Other useful tactics here also include giving employees formulas, visual images of workflows, frameworks, and step-by-step instructions to help fill in the gaps. A further consideration is making an explicit distinction between “mandatory goals” and “stretch learning goals”, Lobkovich says:It creates a workplace where there’s clarity on whether you need to be correct or curious. This is especially important in tech, where there’s a lot of use of plans and committed goals, but there are also areas where you need to have the psychological safety to be curious so as to enable innovation.

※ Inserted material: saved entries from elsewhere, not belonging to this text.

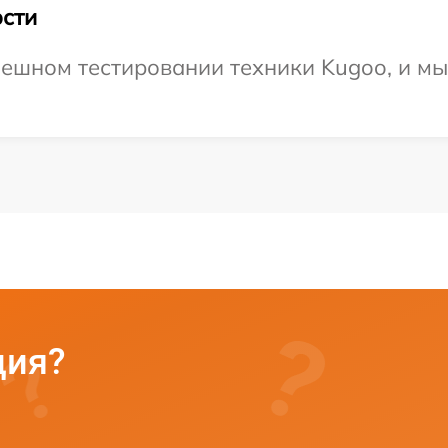
сти
ешном тестировании техники Kugoo, и мы
ция?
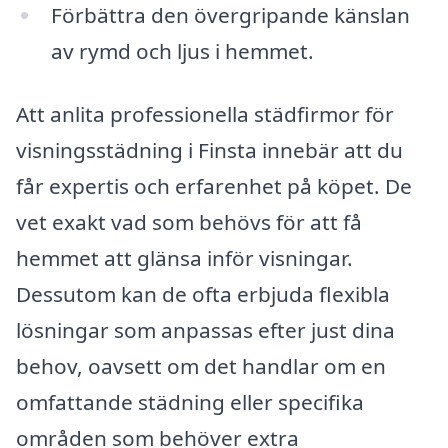
Förbättra den övergripande känslan
av rymd och ljus i hemmet.
Att anlita professionella städfirmor för
visningsstädning i Finsta innebär att du
får expertis och erfarenhet på köpet. De
vet exakt vad som behövs för att få
hemmet att glänsa inför visningar.
Dessutom kan de ofta erbjuda flexibla
lösningar som anpassas efter just dina
behov, oavsett om det handlar om en
omfattande städning eller specifika
områden som behöver extra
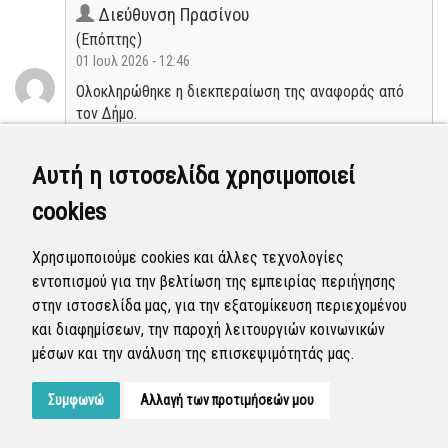
Διεύθυνση Πρασίνου
(Επόπτης)
01 Ιουλ 2026 - 12:46
Ολοκληρώθηκε η διεκπεραίωση της αναφοράς από
τον Δήμο.
Κλειστή
Αυτή η ιστοσελίδα χρησιμοποιεί
cookies
Διεύθυνση Πρασίνου
(Επόπτης)
Χρησιμοποιούμε cookies και άλλες τεχνολογίες
22 Ιουν 2026 - 09:59
εντοπισμού για την βελτίωση της εμπειρίας περιήγησης
Η αναφορά προγραμματίστηκε να επιλυθεί.
στην ιστοσελίδα μας, για την εξατομίκευση περιεχομένου
και διαφημίσεων, την παροχή λειτουργιών κοινωνικών
Προγραμματισμένη
μέσων και την ανάλυση της επισκεψιμότητάς μας.
Συμφωνώ
Αλλαγή των προτιμήσεών μου
Developed by
Tessera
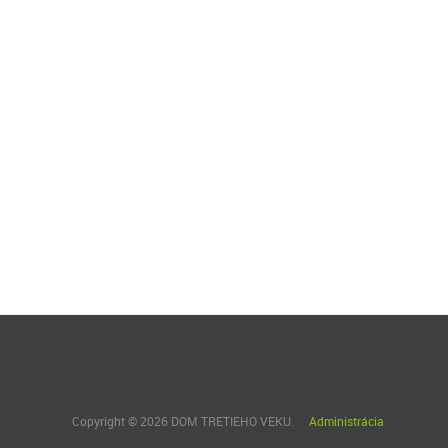
Copyright © 2026 DOM TRETIEHO VEKU.
Administrácia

What can help too is if line managers make what are known in the US as ‘adjustments’ - or ‘accommodations’ in the UK - rather than the focus simply on fulfilling legally mandated requirements. Harris explains:
Adjustments [in the US sense] are informal and can be introduced faster and more effectively than an extended accommodation process. This places a burden on employees to ask their employer for support, but many aren’t sure what they need and find it difficult to ask due to the bias and stigma they could face. But an adjustment could be as simple as appreciating that an 8am standup meeting isn’t good for everyone’s circadian rhythms, so pushing it back half an hour. Also, the tech sector tends to be camera-heavy, which can contribute to people burning out. So, it could help if they’re allowed to keep their camera off in big, company-wide meetings but on during team meetings, for example.
My take
It is clear that while may tech companies may have been patting themselves on the back about how neuro-inclusive they are, the lived experience of neurodivergent employees is not living up to the hype. If employers are serious about tackling structural exclusion though, the concept of universal design is definitely worth considering. It offers considerable benefits over simply making legal accommodations (US) and policy changes, which clearly are not working either consistently or effectively.